Snapshotting taxonomy

python -m code.scripts.snapshot_taxonomy writes logs/taxonomy_snapshots/taxonomy_<timestamp>.json with a SHA-256 hash. Identical content is skipped unless you supply --force. Use snapshots before experimenting with taxonomy-aware sampling.

Adaptive splash penalty experiments

Set SPLASH_ADAPTIVE=1 to scale off-color enabler penalties based on commander color count. Tune with SPLASH_ADAPTIVE_SCALE (e.g. 1:1.0,2:1.0,3:1.0,4:0.6,5:0.35). Analytics aggregate both static and adaptive reasons for comparison.

Editorial pipeline

Script summary

  • code/scripts/generate_theme_editorial_suggestions.py
    • Proposes example_cards, example_commanders, and synergy_commanders using card CSVs and tagging heuristics.
    • --augment-synergies can pad sparse synergies arrays prior to suggestion.
    • --apply writes results; dry runs print suggestions for review.
  • code/scripts/lint_theme_editorial.py
    • Validates annotation formats, min/max counts, and deduplication. Combine with environment toggles (EDITORIAL_REQUIRE_DESCRIPTION, EDITORIAL_REQUIRE_POPULARITY) for stricter gating.

Example configuration

# Dry run on the first 25 themes
python code/scripts/generate_theme_editorial_suggestions.py

# Apply across the catalog with augmentation and min example commanders set to 5
python code/scripts/generate_theme_editorial_suggestions.py --apply --augment-synergies --min-examples 5

# Lint results
python code/scripts/lint_theme_editorial.py

Editorial output depends on current CSV data. Expect ordering or composition changes after upstream dataset refreshes—treat full-catalog regeneration as an operational task and review diffs carefully.

Duplicate suppression controls

code/scripts/synergy_promote_fill.py can rebalance example cards:

python code/scripts/synergy_promote_fill.py --fill-example-cards --common-card-threshold 0.18 --print-dup-metrics
  • --common-card-threshold: filters cards appearing in more than the specified fraction of themes (default 0.18).
  • Use metrics output to tune thresholds so staple utility cards stay in check without removing legitimate thematic cards.

Coverage metrics and KPIs

  • EDITORIAL_INCLUDE_FALLBACK_SUMMARY=1 embeds a description_fallback_summary block in the generated catalog (generic_total, generic_plain, generic_pct, etc.).
  • Regression tests use these metrics to ratchet down generic descriptions over time.
  • Historical trends are appended to config/themes/description_fallback_history.jsonl for analysis.

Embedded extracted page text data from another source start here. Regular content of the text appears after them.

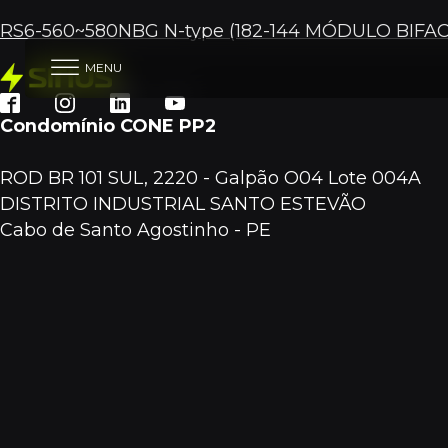
RS6-560~580NBG N-type (182-144 MÓDULO BIF
MENU
Condomínio CONE PP2
ROD BR 101 SUL, 2220 - Galpão O04 Lote 004A
DISTRITO INDUSTRIAL SANTO ESTEVÃO
Cabo de Santo Agostinho - PE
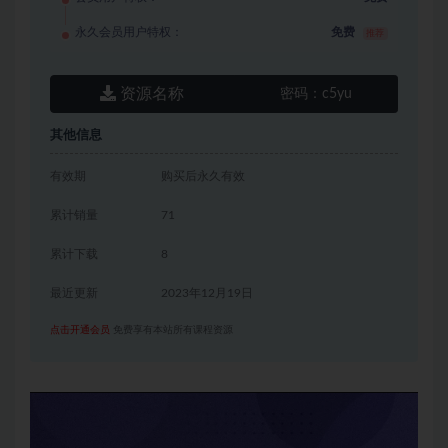
永久会员用户特权：
免费
推荐
资源名称
密码：
c5yu
其他信息
有效期
购买后永久有效
累计销量
71
累计下载
8
最近更新
2023年12月19日
点击开通会员
免费享有本站所有课程资源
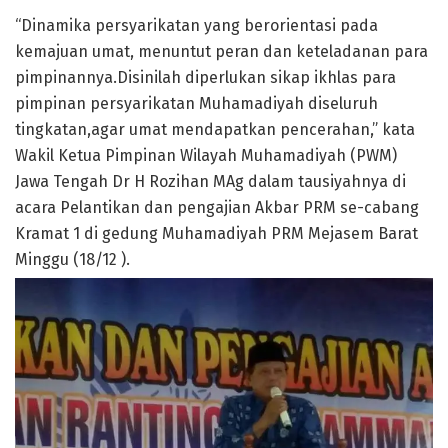
“Dinamika persyarikatan yang berorientasi pada
kemajuan umat, menuntut peran dan keteladanan para
pimpinannya.Disinilah diperlukan sikap ikhlas para
pimpinan persyarikatan Muhamadiyah diseluruh
tingkatan,agar umat mendapatkan pencerahan,” kata
Wakil Ketua Pimpinan Wilayah Muhamadiyah (PWM)
Jawa Tengah Dr H Rozihan MAg dalam tausiyahnya di
acara Pelantikan dan pengajian Akbar PRM se-cabang
Kramat 1 di gedung Muhamadiyah PRM Mejasem Barat
Minggu (18/12 ).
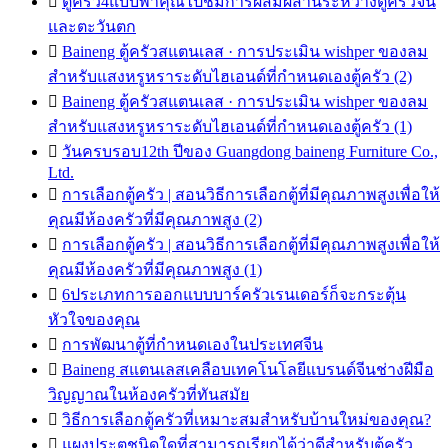

ตู้ครัว4แบบพาคุณไปชมการผสมผสานระหว่างตู้ครัวจีน
และตะวันตก

Baineng ตู้ครัวสแตนเลส · การประเมิน wishper ของลม
สำหรับแสงหรูหราระดับไฮเอนด์ที่กำหนดเองตู้ครัว (2)

Baineng ตู้ครัวสแตนเลส · การประเมิน wishper ของลม
สำหรับแสงหรูหราระดับไฮเอนด์ที่กำหนดเองตู้ครัว (1)

วันครบรอบ12th ปีของ Guangdong baineng Furniture Co.,
Ltd.

การเลือกตู้ครัว | สอนวิธีการเลือกตู้ที่มีคุณภาพสูงเพื่อให้
คุณมีห้องครัวที่มีคุณภาพสูง (2)

การเลือกตู้ครัว | สอนวิธีการเลือกตู้ที่มีคุณภาพสูงเพื่อให้
คุณมีห้องครัวที่มีคุณภาพสูง (1)

6ประเภทการออกแบบบาร์ครัวเรนเดอร์ก็จะกระตุ้น
หัวใจของคุณ

การพัฒนาตู้ที่กำหนดเองในประเทศจีน

Baineng สแตนเลสเคลือบเทคโนโลยีแบรนด์จีนช่างฝีมือ
วิญญาณในห้องครัวที่ทันสมัย

วิธีการเลือกตู้ครัวที่เหมาะสมสำหรับบ้านใหม่ของคุณ?

แผงประตูชนิดใดที่สามารถเรียกได้ว่าดีสำหรับตู้ครัว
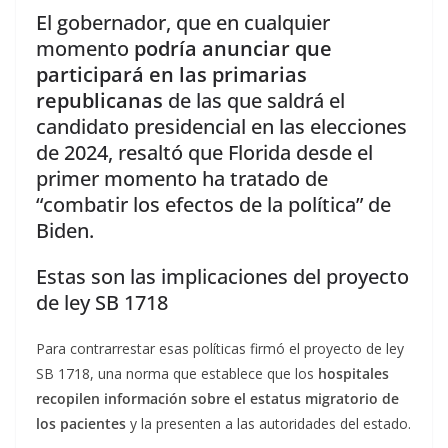
El gobernador, que en cualquier
momento
podría anunciar que
participará en las primarias
republicanas
de las que saldrá el
candidato presidencial en las elecciones
de 2024, resaltó que Florida desde el
primer momento ha tratado de
“combatir los efectos de la política” de
Biden.
Estas son las implicaciones del proyecto
de ley SB 1718
Para contrarrestar esas políticas firmó el proyecto de ley
SB 1718, una norma que establece que los
hospitales
recopilen información sobre el estatus migratorio de
los pacientes
y la presenten a las autoridades del estado.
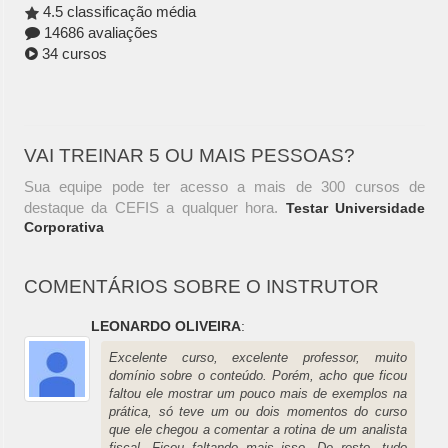
4.5 classificação média
14686 avaliações
34 cursos
VAI TREINAR 5 OU MAIS PESSOAS?
Sua equipe pode ter acesso a mais de 300 cursos de
destaque da CEFIS a qualquer hora.
Testar Universidade
Corporativa
COMENTÁRIOS SOBRE O INSTRUTOR
LEONARDO OLIVEIRA
:
Excelente curso, excelente professor, muito
domínio sobre o conteúdo. Porém, acho que ficou
faltou ele mostrar um pouco mais de exemplos na
prática, só teve um ou dois momentos do curso
que ele chegou a comentar a rotina de um analista
fiscal. Ficou faltando mais isso. De resto, tudo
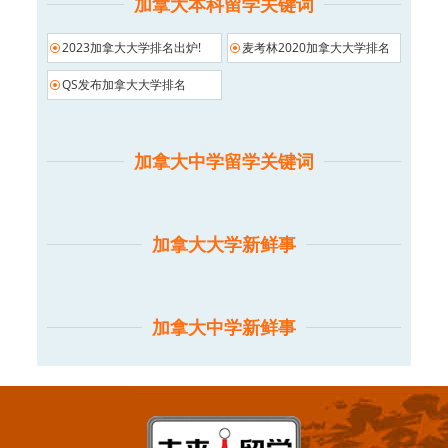
加拿大本科留学关键词
2023加拿大大学排名出炉!
麦考林2020加拿大大学排名
QS发布加拿大大学排名
加拿大中学留学关键词
加拿大大学新鲜事
加拿大中学新鲜事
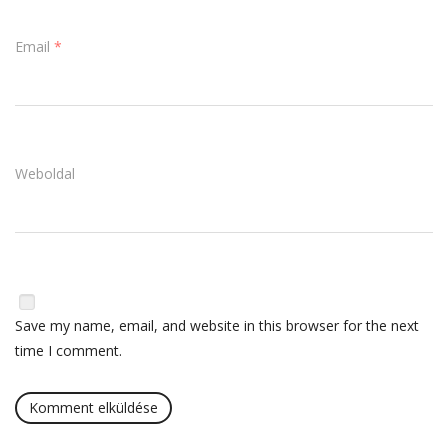
Email
*
Weboldal
Save my name, email, and website in this browser for the next
time I comment.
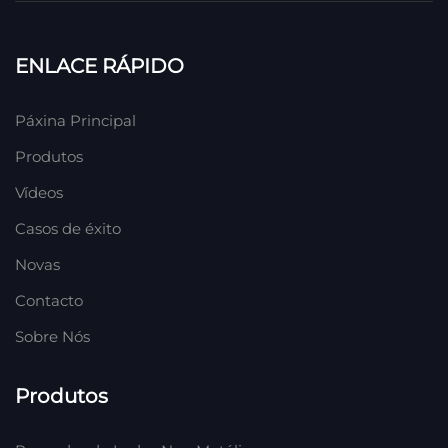
ENLACE RÁPIDO
Páxina Principal
Produtos
Vídeos
Casos de éxito
Novas
Contacto
Sobre Nós
Produtos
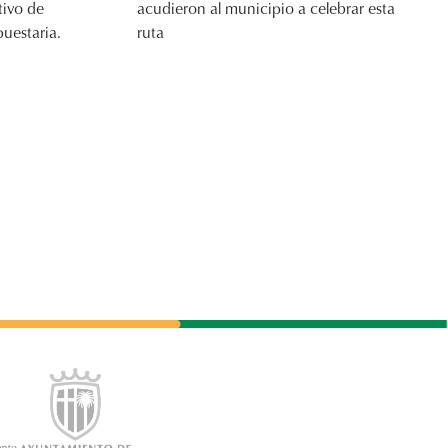
tivo de
acudieron al municipio a celebrar esta
puestaria.
ruta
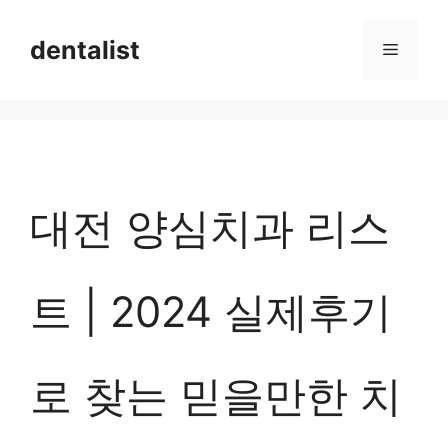
컨
dentalist
메
텐
츠
뉴
로
건
너
대전 양심치과 리스
뛰
기
트 | 2024 실제후기
로 찾는 믿을만한 치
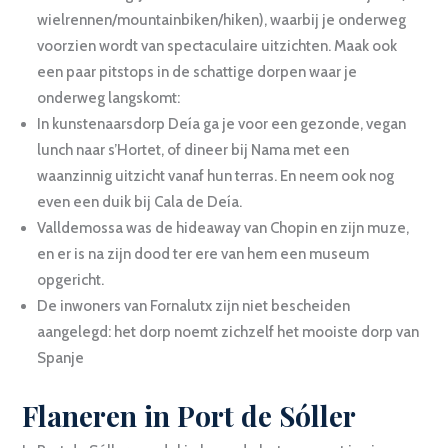
wielrennen/mountainbiken/hiken), waarbij je onderweg
voorzien wordt van spectaculaire uitzichten. Maak ook
een paar pitstops in de schattige dorpen waar je
onderweg langskomt:
In kunstenaarsdorp Deía ga je voor een gezonde, vegan
lunch naar s’Hortet, of dineer bij Nama met een
waanzinnig uitzicht vanaf hun terras. En neem ook nog
even een duik bij Cala de Deía.
Valldemossa was de hideaway van Chopin en zijn muze,
en er is na zijn dood ter ere van hem een museum
opgericht.
De inwoners van Fornalutx zijn niet bescheiden
aangelegd: het dorp noemt zichzelf het mooiste dorp van
Spanje
Flaneren in Port de Sóller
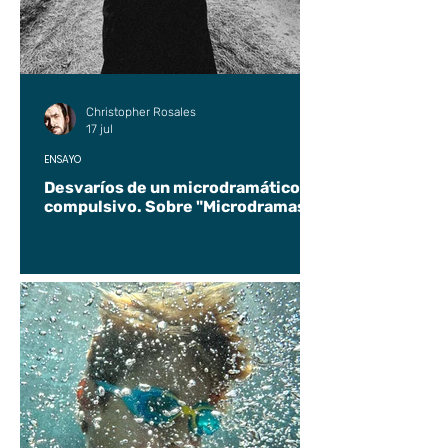
Christopher Rosales
17 jul
ENSAYO
Desvaríos de un microdramático
compulsivo. Sobre "Microdramas".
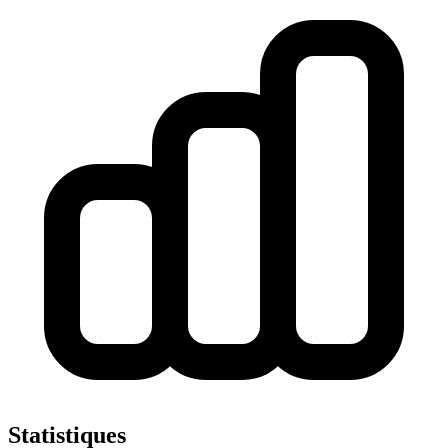
Statistiques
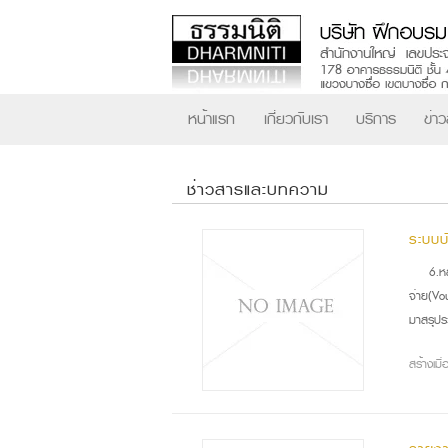
หน้าแรก
เกี่ยวกับเรา
บริการ
ข่า
ช่าวสารและบทความ
ระบบบ
6.ห
จ่าย(Vou
มาสรุปร
สร้างเม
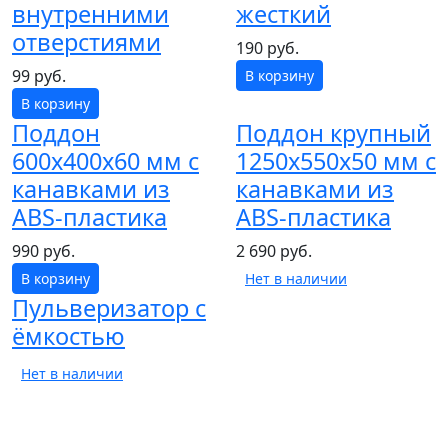
внутренними
жесткий
отверстиями
190 руб.
99 руб.
В корзину
В корзину
Поддон
Поддон крупный
600х400х60 мм с
1250х550х50 мм с
канавками из
канавками из
ABS-пластика
ABS-пластика
990 руб.
2 690 руб.
В корзину
Нет в наличии
Пульверизатор с
ёмкостью
Нет в наличии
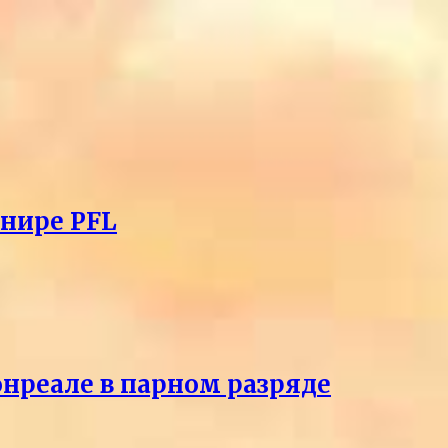
рнире PFL
онреале в парном разряде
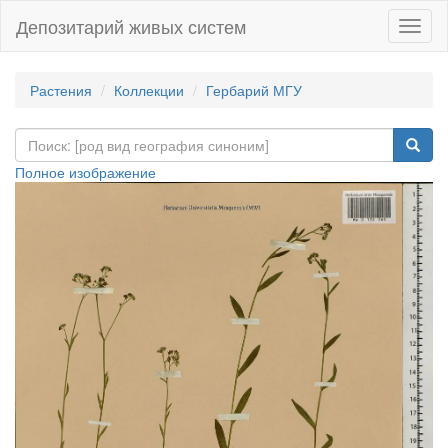
Депозитарий живых систем
Навиг
Растения
Коллекции
Гербарий МГУ
Полное изображение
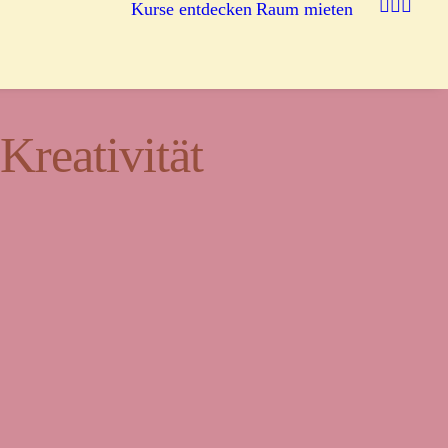
Kurse entdecken
Raum mieten
reativität
egnung.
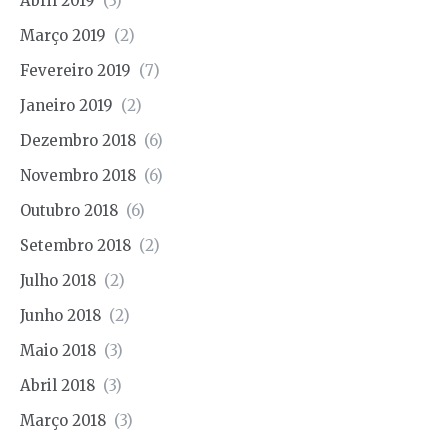
Abril 2019
(3)
Março 2019
(2)
Fevereiro 2019
(7)
Janeiro 2019
(2)
Dezembro 2018
(6)
Novembro 2018
(6)
Outubro 2018
(6)
Setembro 2018
(2)
Julho 2018
(2)
Junho 2018
(2)
Maio 2018
(3)
Abril 2018
(3)
Março 2018
(3)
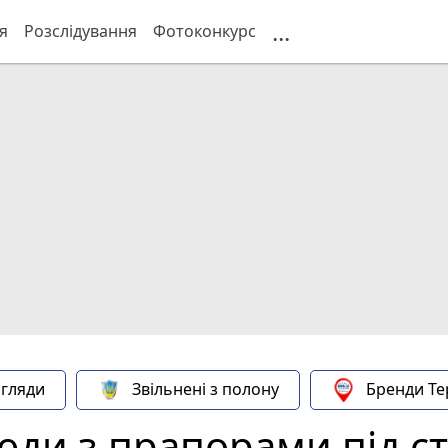
...
я
Розслідування
Фотоконкурс
гляди
Звільнені з полону
Бренди Те
ди з прапорами під с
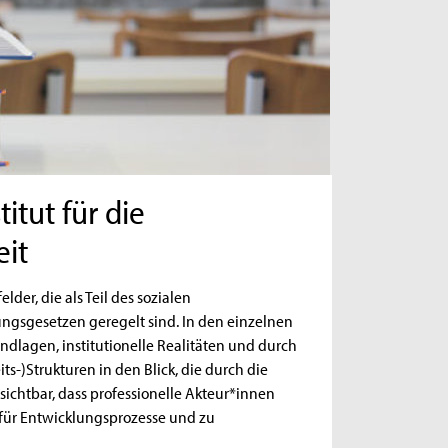
itut für die
eit
lder, die als Teil des sozialen
ngsgesetzen geregelt sind. In den einzelnen
ndlagen, institutionelle Realitäten und durch
-)Strukturen in den Blick, die durch die
sichtbar, dass professionelle Akteur*innen
 für Entwicklungsprozesse und zu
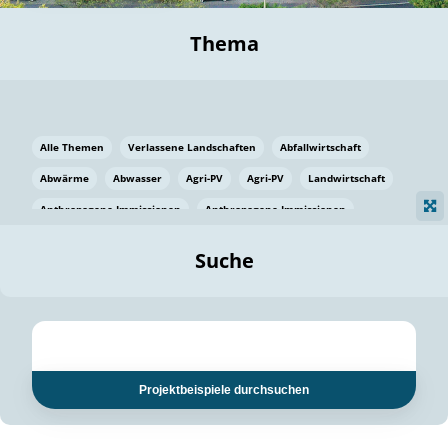
Thema
Alle Themen
Verlassene Landschaften
Abfallwirtschaft
Abwärme
Abwasser
Agri-PV
Agri-PV
Landwirtschaft
Anthropogene Immissionen
Anthropogene Immissionen
Vermeidung von Lebensmittelverlusten
Baden Württemberg
Suche
Ostsee
Bauen
Baumaterial
Bayern
Bayern
Beatmungssysteme
Beratung
Berlin
Bestäuber
bilaterale Zu-sammenarbeit
bilaterale Zu-sammenarbeit
Bildung
Bildung / Kommunikation
Projektbeispiele durchsuchen
Bildung für nachhaltige Entwicklung
Pflanzenkohle
Biodiversität
Biodiversität
Biogas
Biogas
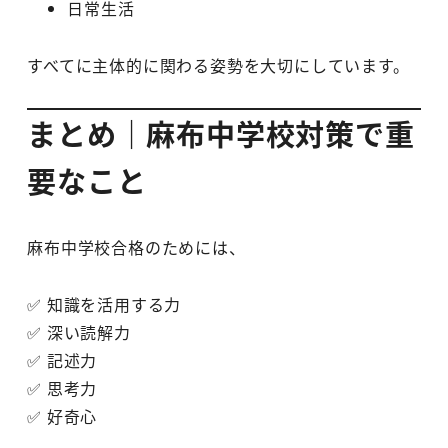
日常生活
すべてに主体的に関わる姿勢を大切にしています。
まとめ｜麻布中学校対策で重
要なこと
麻布中学校合格のためには、
✅ 知識を活用する力
✅ 深い読解力
✅ 記述力
✅ 思考力
✅ 好奇心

Description mapping overrides

Customize automatic descriptions without editing code:

  • Add config/themes/description_mapping.yml with entries:
    - triggers: ["sacrifice", "aristocrat"]
      description: "Leans on sacrifice loops and {SYNERGIES}."
    
  • The first matching trigger wins (case-insensitive substring search).
  • {SYNERGIES} expands to a short clause listing the top synergies when available, and disappears gracefully if not.
  • Internal defaults remain as fallbacks when the mapping file is absent.

Validation and schema tooling

Run validators to maintain catalog quality:

python code/scripts/validate_theme_catalog.py
python code/scripts/validate_theme_catalog.py --rebuild-pass
python code/scripts/validate_theme_catalog.py --schema
python code/scripts/validate_theme_catalog.py --yaml-schema
python code/scripts/validate_theme_catalog.py --strict-alias

Per-theme YAML files (under config/themes/catalog/) are tracked in source control. Keys such as metadata_info replace the legacy provenance; the validator treats missing migrations as warnings until the deprecation completes.